Washington’s Hopes, Beijing’s Fears | In the coming weeks, it will be important to track the narrative coming out of Washington. The U.S. government has increasingly emphasized the impact of North Korea’s provocations in terms of security costs for China, including ballistic missile defense and an increased military presence in the region, in an attempt to influence China’s strategic calculus and alter its North Korea policy, with little success so far.
The United States and other nations remain hopeful that China will begin to realize that North Korea’s nuclear and missile programs are the perfect legitimating cover story for U.S.-ROK-Japanese missile defense cooperation, which is conveniently also effective against China, and continued nuclear tests may lead to further proliferation in Asia. However, while Chinese experts and segments of the Chinese government undoubtedly understand this, this deleterious impact of China’s support has yet to change Beijing’s strategic calculus on North Korea.

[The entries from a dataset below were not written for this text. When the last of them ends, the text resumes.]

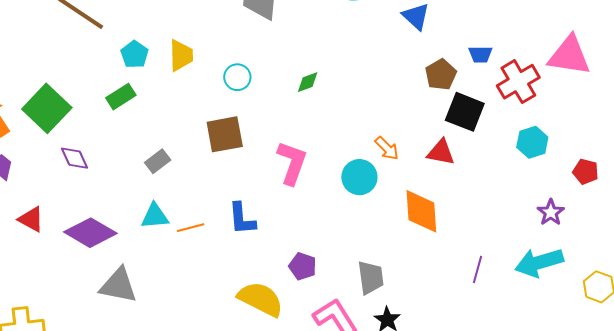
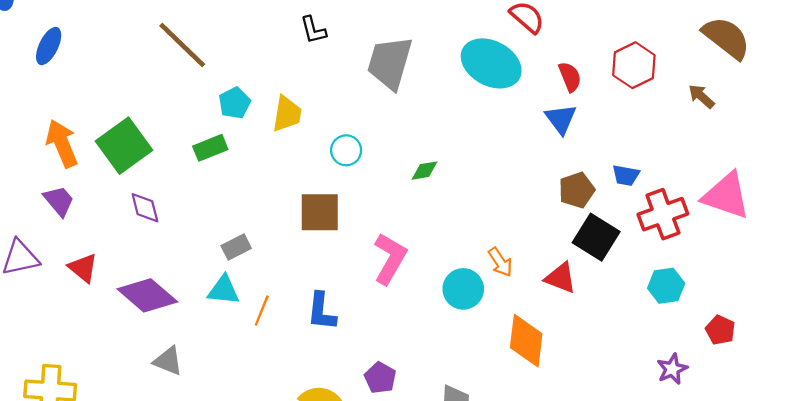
gray rectangle: (158, 161) -> (236, 247), moved
orange line: (191, 228) -> (262, 311), turned -64
gray triangle: (119, 285) -> (168, 361), size x0.7

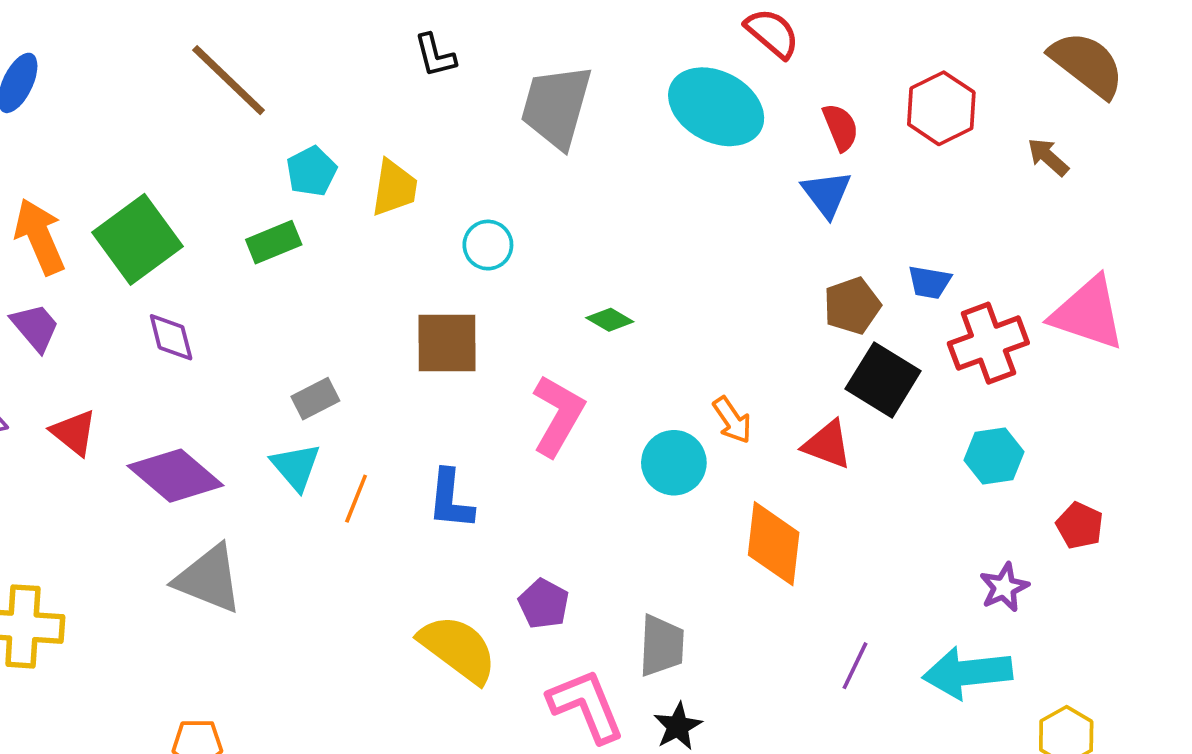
green diamond: (424, 171) -> (610, 320), moved, turned 40
cyan triangle: (224, 290) -> (296, 467), turned 44
gray triangle: (168, 361) -> (209, 579), size x1.5

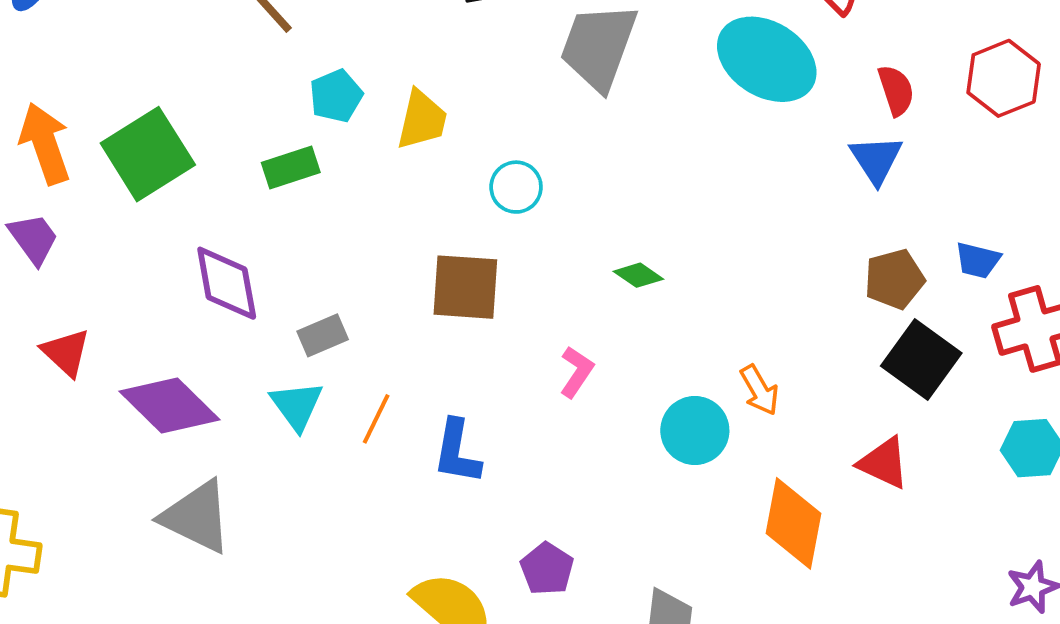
purple diamond: (171, 337) -> (227, 283), moved, size x1.4
pink L-shape: (558, 415) -> (577, 372), size x0.6
red triangle: (827, 445) -> (884, 463), moved
orange line: (356, 499) -> (376, 419), moved

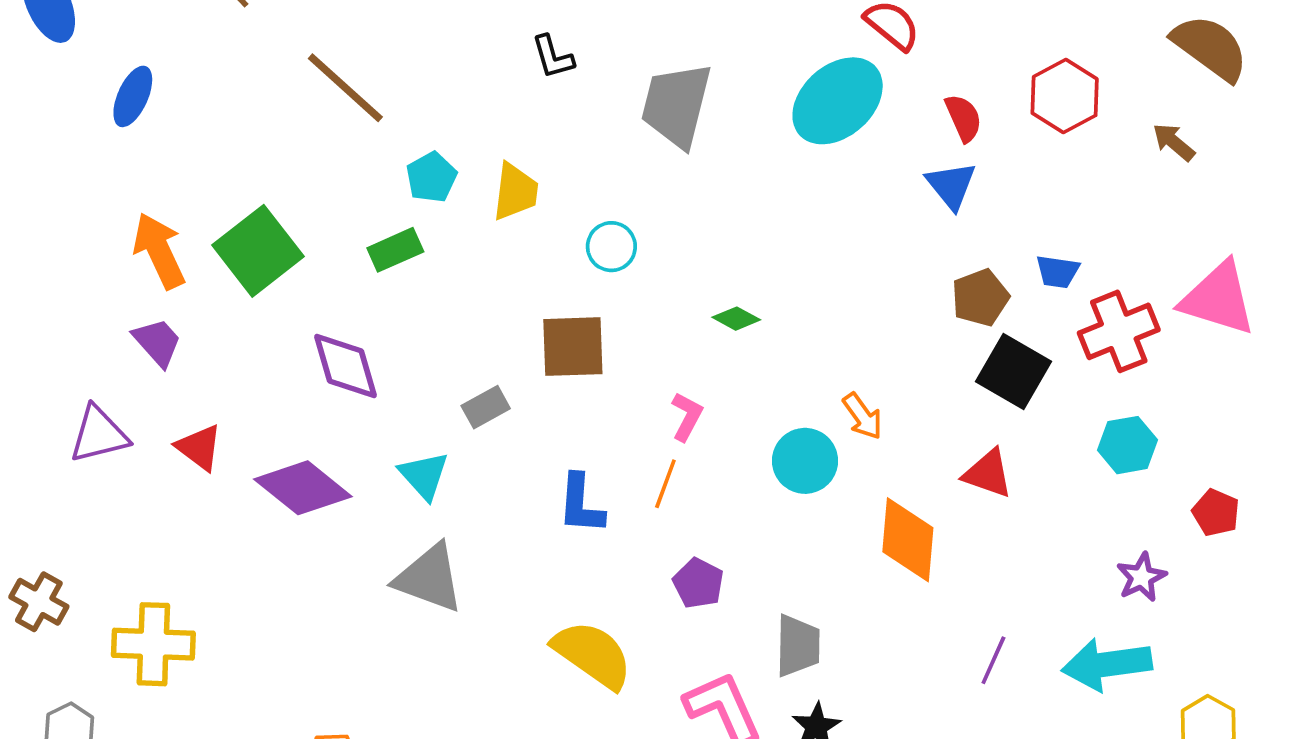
cyan ellipse: (767, 59) -> (838, 101), turned -68
gray rectangle: (323, 335) -> (486, 407), moved
orange line: (376, 419) -> (665, 484), moved
gray triangle: (196, 517) -> (429, 578), moved
purple pentagon: (547, 569) -> (698, 583), moved

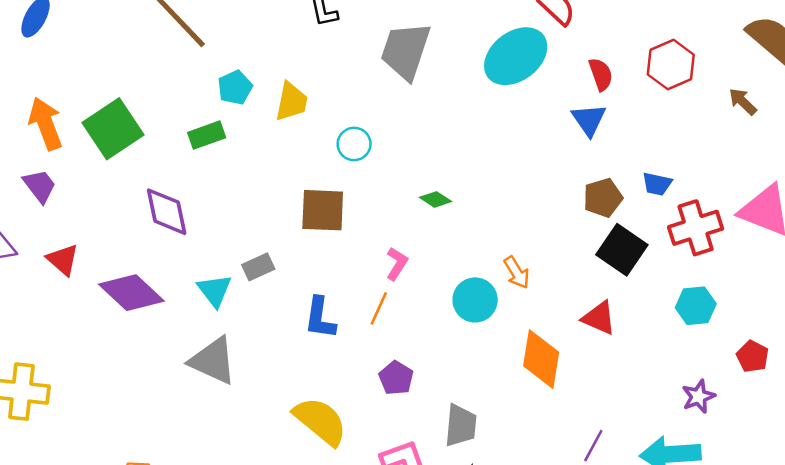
gray rectangle: (486, 407) -> (258, 267), moved

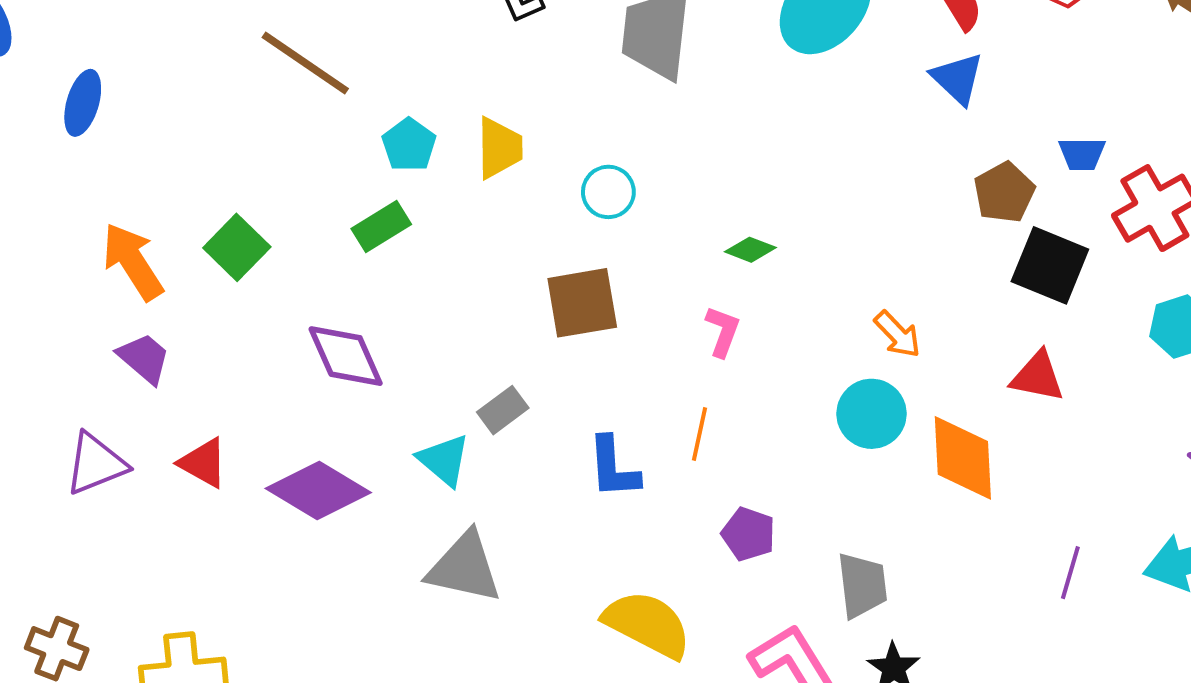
green square: (113, 129) -> (237, 247), size x0.7
pink L-shape: (397, 264) -> (723, 331), moved
cyan circle: (475, 300) -> (872, 414), moved

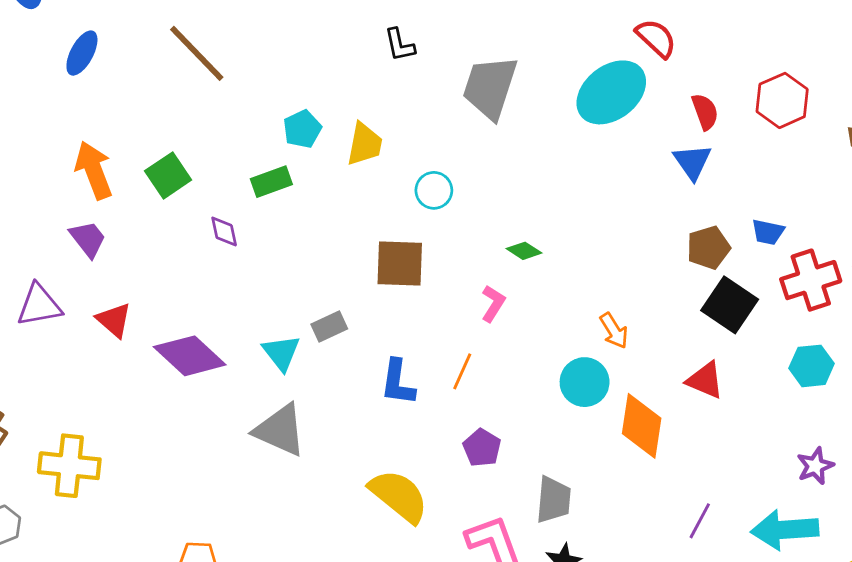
brown line: (305, 63) -> (197, 53), moved
purple diamond: (346, 356) -> (224, 232), moved, size x0.6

The new sanctions may be the first evidence that this approach is paying dividends, but the true test will be China’s willingness to fully implement the new round of sanctions to the spirit of the law and not simply the letter of the law, since it has heretofore failed to successfully implement sanctions to an extent that actually impacts North Korea. China’s resistance to exerting its full pressure on North Korea is due to a semi-irrational fear of damaging Sino-North Korean relations, despite the mounting costs of the alliance to China.
The popular refrain remains: China is facing limited options with less influence than previously thought and must prioritize stability over another Korean War and subsequent refugee crisis. But despite all of that, at the end of the day, what the outside world sees is the transformation of China’s only ally from a poor country with a small and covert nuclear program to a nearly full blown nuclear state threatening to launch a nuclear attack on other countries, a change undertaken while the DPRK survives off of Chinese food aid and investment despite international sanctions.
Perceptions matter, and if nothing else, China’s soft power is losing the narrative war to the U.S. view of China as a reluctant supporter of sanctions. Thus, it is necessary to wait for concrete evidence of Beijing’s newfound commitment to enforcing sanctions before analysts draw favorable remarks on dramatic changes in Beijing’s policy.
From China’s perspective, the paradox of Chinese leverage is that the more China pressures North Korea, the less influence China has over North Korea and the more likely Kim Jong-un is to court President Obama, if only the U.S. government returned the sentiment. The recent round of sanctions, if a true indication of the beginnings of a policy shift toward Pyongyang, will be important, but observers should resist the urge to label the present reaction as a breakthrough.
*This post has been updated to reflect a correction on the date of sanctions on Banco Delta Asia bank.